Schedule B Part III: Foreign Accounts and Trusts
Understand the disclosure requirements on IRS Schedule B for overseas financial interests and the additional reporting that may be necessary for compliance.
Understand the disclosure requirements on IRS Schedule B for overseas financial interests and the additional reporting that may be necessary for compliance.
IRS Form 1040 Schedule B is used to report interest and ordinary dividend income. However, Part III of the form also plays a role in international tax compliance by addressing foreign accounts and trusts, serving as a checkpoint for U.S. persons to disclose these arrangements. Taxpayers must complete this section if they have over $1,500 of taxable interest or ordinary dividends. Even if this income threshold is not met, Part III must still be completed by any U.S. person who had a foreign account or certain interactions with a foreign trust.
Part III of Schedule B functions as a disclosure mechanism for the U.S. government, promoting tax transparency and identifying individuals with potential foreign asset reporting obligations. The questions act as a preliminary screening tool, helping taxpayers and the IRS determine if more detailed information returns are necessary.
The core of these questions revolves around “financial interest” and “signature authority.” A financial interest refers to ownership or equity in an account, while signature authority means having control over the disposition of assets in the account through direct communication with the financial institution. Answering “Yes” to these questions does not, by itself, create a tax liability, but it signals that other reporting requirements may apply.
Question 7a asks, “At any time during [the tax year], did you have a financial interest in or signature authority over a financial account (such as a bank account, securities account, or brokerage account) located in a foreign country?” A “financial account” includes traditional bank accounts plus securities, brokerage, and other types of accounts holding financial assets. The term “foreign country” encompasses all locations outside of the United States and its territories.
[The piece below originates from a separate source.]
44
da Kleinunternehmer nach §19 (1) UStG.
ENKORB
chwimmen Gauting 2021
A “Yes” answer is required if you hold legal title to or have control over a foreign account. This leads to the second part of the question, which asks if you are required to file FinCEN Form 114, Report of Foreign Bank and Financial Accounts (FBAR). This filing requirement is triggered if the total, aggregate value of all foreign financial accounts exceeded $10,000 at any point during the calendar year.
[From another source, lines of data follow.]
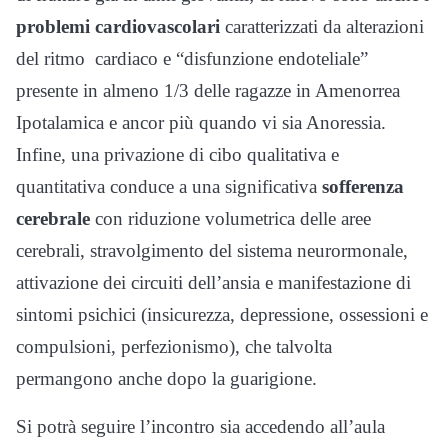
problemi cardiovascolari
caratterizzati da alterazioni
del ritmo cardiaco e “disfunzione endoteliale”
presente in almeno 1/3 delle ragazze in Amenorrea
Ipotalamica e ancor più quando vi sia Anoressia.
Infine, una privazione di cibo qualitativa e
quantitativa conduce a una significativa
sofferenza
cerebrale
con riduzione volumetrica delle aree
cerebrali, stravolgimento del sistema neurormonale,
attivazione dei circuiti dell’ansia e manifestazione di
sintomi psichici (insicurezza, depressione, ossessioni e
compulsioni, perfezionismo), che talvolta
permangono anche dopo la guarigione.
Si potrà seguire l’incontro sia accedendo all’aula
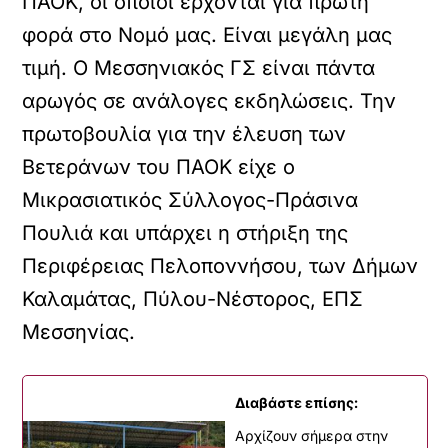
ΠΑΟΚ, οι οποίοι έρχονται για πρώτη
φορά στο Νομό μας. Είναι μεγάλη μας
τιμή. Ο Μεσσηνιακός ΓΣ είναι πάντα
αρωγός σε ανάλογες εκδηλώσεις. Την
πρωτοβουλία για την έλευση των
Βετεράνων του ΠΑΟΚ είχε ο
Μικρασιατικός Σύλλογος-Πράσινα
Πουλιά και υπάρχει η στήριξη της
Περιφέρειας Πελοποννήσου, των Δήμων
Καλαμάτας, Πύλου-Νέστορος, ΕΠΣ
Μεσσηνίας.
Διαβάστε επίσης:
Αρχίζουν σήμερα στην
This is an aggregate figure; even if no single account surpasses $10,000, the requirement applies if the combined highest balances of all accounts do. Question 7b then requires the taxpayer to list the name of each foreign country where a financial account is located.
Question 8 of Part III addresses relationships with foreign trusts. It asks, “During [the tax year], did you receive a distribution from, or were you the grantor of, or transferor to, a foreign trust?” This question is designed to identify U.S. persons with specific connections to these entities.
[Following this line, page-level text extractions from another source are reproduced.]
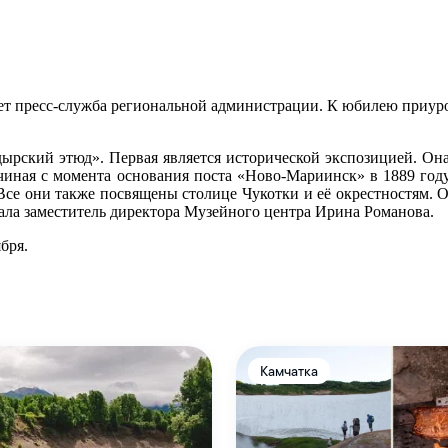
ает пресс-служба региональной администрации. К юбилею приур
ырский этюд». Первая является исторической экспозицией. Он
чиная с момента основания поста «Ново-Мариинск» в 1889 году 
Все они также посвящены столице Чукотки и её окрестностям.
зала заместитель директора Музейного центра Ирина Романова.
бря.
To answer accurately, one must understand the key terms. A “foreign trust” is any trust that a U.S. court cannot exercise primary supervision over. A “distribution” is any payment received from the trust, and a “grantor” or “transferor” is the individual who created the trust or transferred property to it.
If a taxpayer received money or property from a foreign trust, created one, or moved assets into one during the year, they must check “Yes.” A “Yes” answer suggests a potential requirement to file Form 3520, Annual Return To Report Transactions With Foreign Trusts and Receipt of Certain Foreign Gifts.
Answering “Yes” on Schedule B, Part III, may trigger the need to file additional informational returns. For those with an FBAR requirement, FinCEN Form 114 is not filed with a federal income tax return. It must be submitted electronically through the Financial Crimes Enforcement Network’s (FinCEN) BSA E-Filing System. The annual deadline for the FBAR is April 15, but an automatic extension to October 15 is granted.
For trust-related issues, Form 3520 is filed directly with the IRS, and its due date aligns with the filer’s income tax return, including extensions.
In cases where the taxpayer is the U.S. owner of a foreign trust, they may also need to ensure the trust files Form 3520-A. This form is due by the 15th day of the third month after the trust’s tax year ends, which is March 15 for a calendar-year trust. An extension for Form 3520-A requires a separate application, Form 7004.
If the foreign trust fails to file a required Form 3520-A, the responsibility shifts to the U.S. owner. The owner must then complete and attach a substitute Form 3520-A to their own Form 3520, and the due date for the substitute form becomes the same as the due date for the Form 3520.